Our client specializes in the engineering, modeling and analysis of the latest generation technology. They are known for their top-class equipment that enables to master critical conditions in the application of advanced technology.
In the run-up to our assignment, the client went through a detailed NPI process to realize a number of high-tech proto modules. These were intended for a major player in the chip industry. As a result, the customer rewarded our client with an order for the serial production of these proto modules. The NPI process, and the establishment for serial production, were also realized under the supervision of one of our own Process Engineers.
The above resulted in a multidisciplinary assignment (Operational Control and Process Improvement) with the following project goals; increase move-rate production, guarantee output (QLTC) and optimize the project organization.
Because, among other things, there was little insight into the customer long term demand, a sudden move-rate increase led to the necessary output problems at the beginning. Some examples; supplier delivery times under pressure, frequent production stops, staff fluctuations, increase in quality issues, etc. In short, in order to guarantee the physical output, the organization of both project team and production process still needed to make some steps.
In order to guarantee the desired output increase, we initially shifted our focus to stabilizing the current process (Operational Control).
The activities that we have unfolded were as following;
• Reviewing agreements with suppliers and customers based on forecast (demand & supply planning)
• Optimize planning tools for purchasing & production (MRP, Project and Shop floor planning)
• Secure the required competences by educating and training on the job
• Tackle quality issues based on impact and repetition (RCA, 8D)
Next we shifted our focus to make the process more manageable and improvable (Process Improvement). By organizing a more KPI-driven process, among other things, possible waste in the field of QLTC now became visible. By using several Lean and Six-Sigma techniques (DMAIC, RCA, PDCA) we were able to improve and prevent future wastes.

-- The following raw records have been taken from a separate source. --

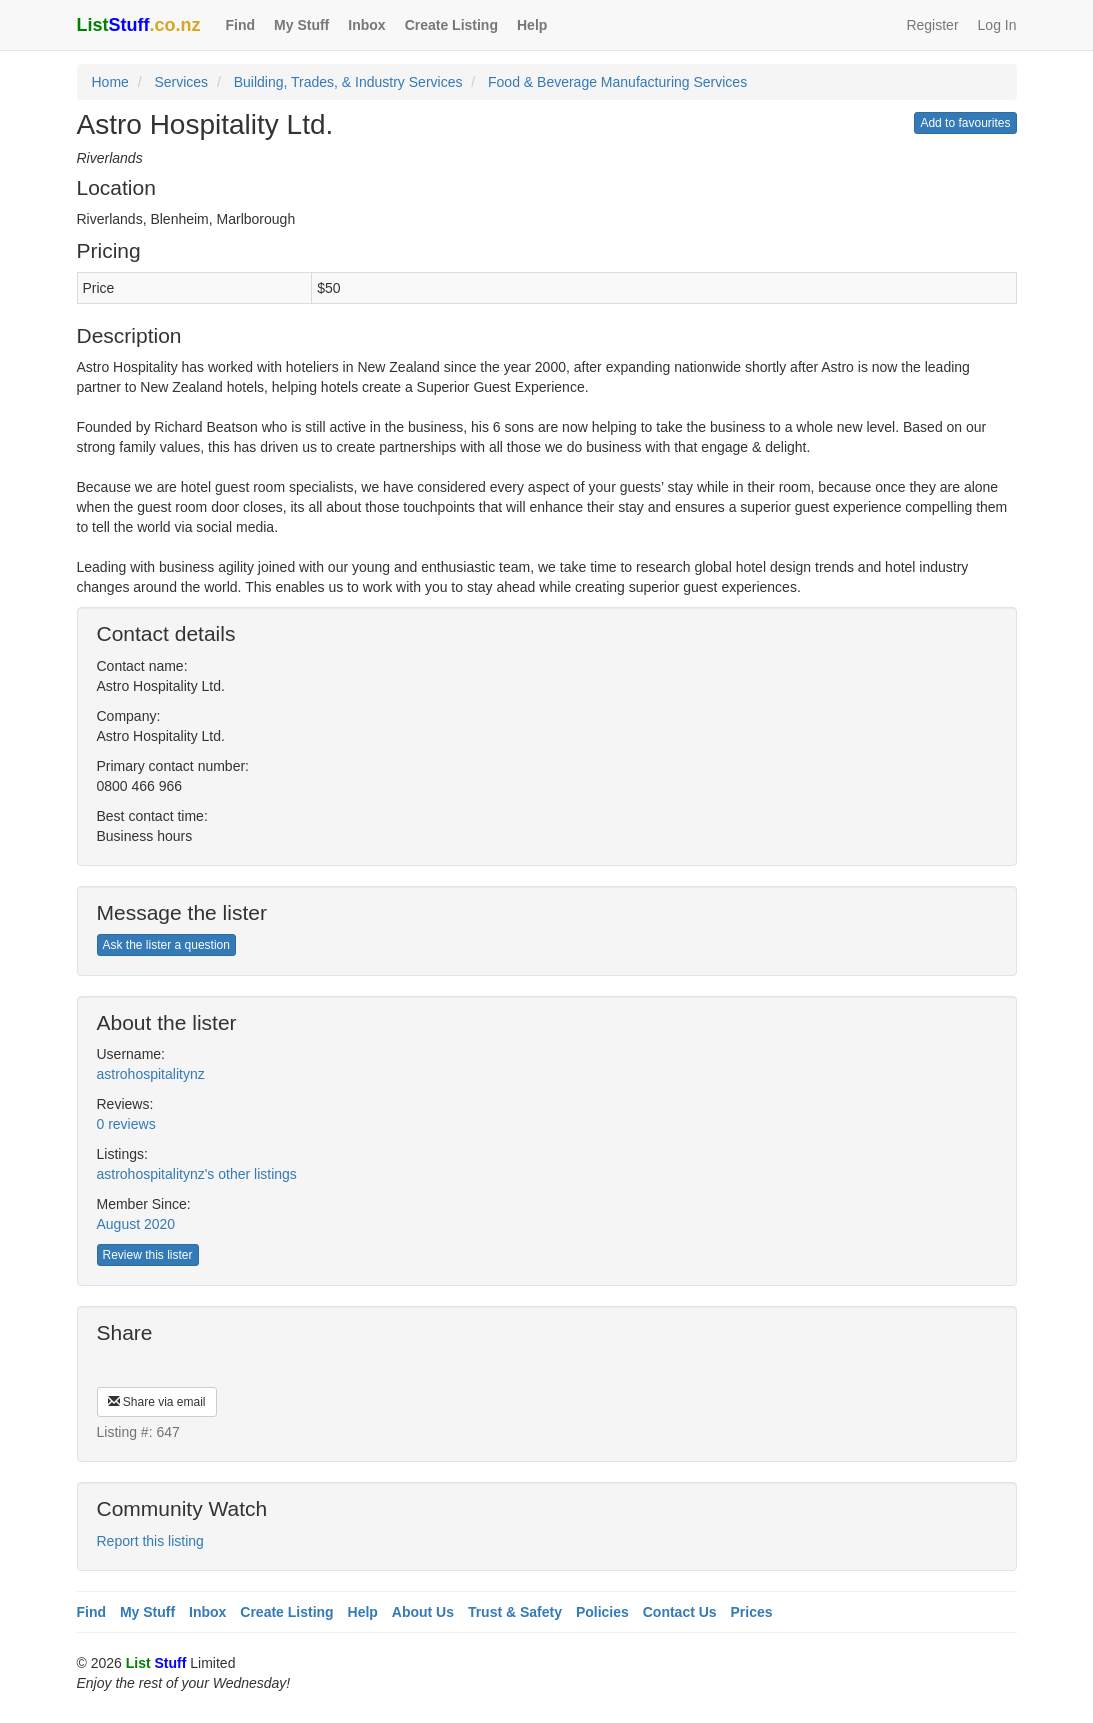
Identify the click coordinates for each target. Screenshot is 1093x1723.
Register (932, 25)
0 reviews (126, 1124)
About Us (423, 1612)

All this resulted in achieving the desired customer move-rate, with even room left for handling additional temporary move-rate increases. In addition, efficiency increased and a stable and flexible production organ was created. The FTEs that were unlocked can now manage the operation independently. After a short training session from our consultant they know what to do without losing the focus on the QLTC aspects. Finally, we have provided a blueprint for future serial proto-construction projects for our client.